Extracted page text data
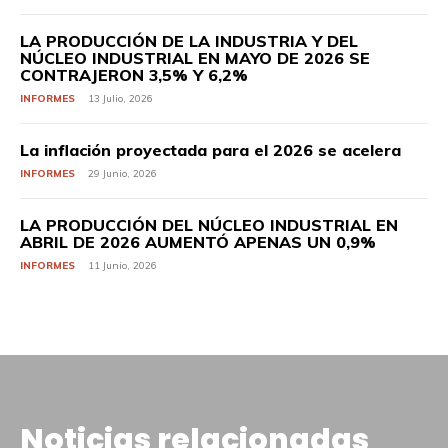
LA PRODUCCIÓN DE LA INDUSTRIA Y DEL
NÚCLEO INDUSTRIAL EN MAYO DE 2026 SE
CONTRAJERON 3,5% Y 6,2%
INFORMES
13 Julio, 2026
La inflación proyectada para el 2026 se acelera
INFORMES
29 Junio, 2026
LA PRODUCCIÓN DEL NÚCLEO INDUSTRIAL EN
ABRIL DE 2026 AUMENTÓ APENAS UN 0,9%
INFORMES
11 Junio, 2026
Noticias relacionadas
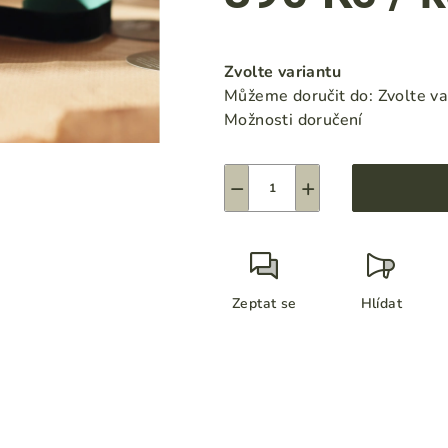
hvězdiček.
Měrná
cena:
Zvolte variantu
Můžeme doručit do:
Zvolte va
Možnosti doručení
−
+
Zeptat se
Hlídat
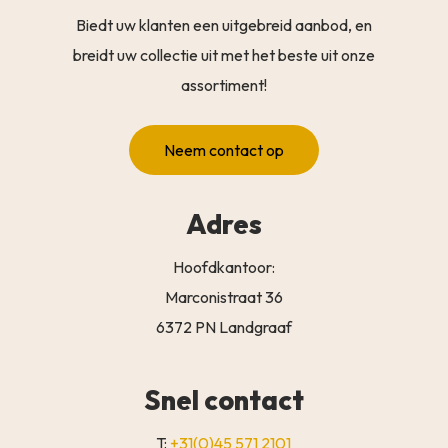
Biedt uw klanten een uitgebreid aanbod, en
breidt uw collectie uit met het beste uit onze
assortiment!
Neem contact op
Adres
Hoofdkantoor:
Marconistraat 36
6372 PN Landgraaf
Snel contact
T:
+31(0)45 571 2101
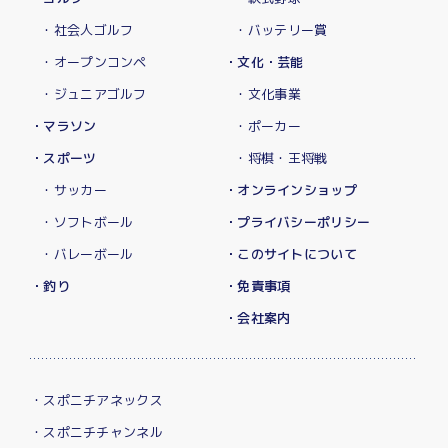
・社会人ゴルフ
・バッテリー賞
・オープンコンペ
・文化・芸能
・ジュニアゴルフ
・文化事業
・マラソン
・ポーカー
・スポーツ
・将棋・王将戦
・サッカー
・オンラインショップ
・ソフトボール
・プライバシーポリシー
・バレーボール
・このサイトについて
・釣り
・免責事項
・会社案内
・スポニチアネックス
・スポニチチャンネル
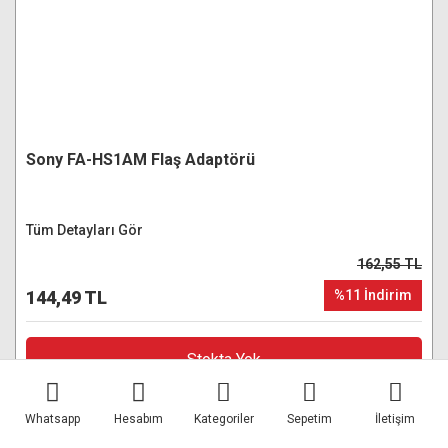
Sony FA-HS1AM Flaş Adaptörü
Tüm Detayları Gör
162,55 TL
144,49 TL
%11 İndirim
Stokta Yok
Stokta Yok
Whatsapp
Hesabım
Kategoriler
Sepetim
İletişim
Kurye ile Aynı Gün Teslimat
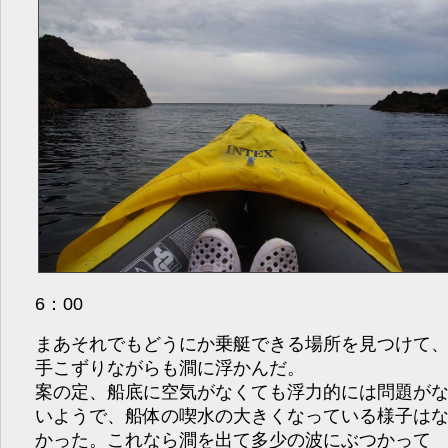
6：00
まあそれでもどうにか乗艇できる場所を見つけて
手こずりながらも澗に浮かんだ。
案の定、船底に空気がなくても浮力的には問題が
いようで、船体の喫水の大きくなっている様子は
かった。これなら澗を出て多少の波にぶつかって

## Problem description
Each record is to be written out exactly. No picture goes in.

## The completed task
LA PRODUCCIÓN DE LA INDUSTRIA Y DEL
NÚCLEO INDUSTRIAL EN MAYO DE 2026 SE
CONTRAJERON 3,5% Y 6,2%
INFORMES
13 Julio, 2026
La inflación proyectada para el 2026 se acelera
INFORMES
29 Junio, 2026
LA PRODUCCIÓN DEL NÚCLEO INDUSTRIAL EN
ABRIL DE 2026 AUMENTÓ APENAS UN 0,9%
INFORMES
11 Junio, 2026
Noticias relacionadas
hvězdiček.
Měrná
cena:
Zvolte variantu
Můžeme doručit do:
Zvolte va
Možnosti doručení
−
+
Zeptat se
Hlídat
Biedt uw klanten een uitgebreid aanbod, en
breidt uw collectie uit met het beste uit onze
assortiment!
Neem contact op
Adres
Hoofdkantoor:
Marconistraat 36
6372 PN Landgraaf
Snel contact
T:
+31(0)45 571 2101
・社会人ゴルフ
・バッテリー賞
・オープンコンペ
・文化・芸能
・ジュニアゴルフ
・文化事業
・マラソン
・ポーカー
・スポーツ
・将棋・王将戦
・サッカー
・オンラインショップ
・ソフトボール
・プライバシーポリシー
・バレーボール
・このサイトについて
・釣り
・免責事項
・会社案内
・スポニチアネックス
・スポニチチャンネル
Sony FA-HS1AM Flaş Adaptörü
Tüm Detayları Gör
162,55 TL
144,49 TL
%11 İndirim
Stokta Yok
Stokta Yok
Whatsapp
Hesabım
Kategoriler
Sepetim
İletişim
Kurye ile Aynı Gün Teslimat
6：00
まあそれでもどうにか乗艇できる場所を見つけて
手こずりながらも澗に浮かんだ。
案の定、船底に空気がなくても浮力的には問題が
いようで、船体の喫水の大きくなっている様子は
かった。これなら澗を出て多少の波にぶつかって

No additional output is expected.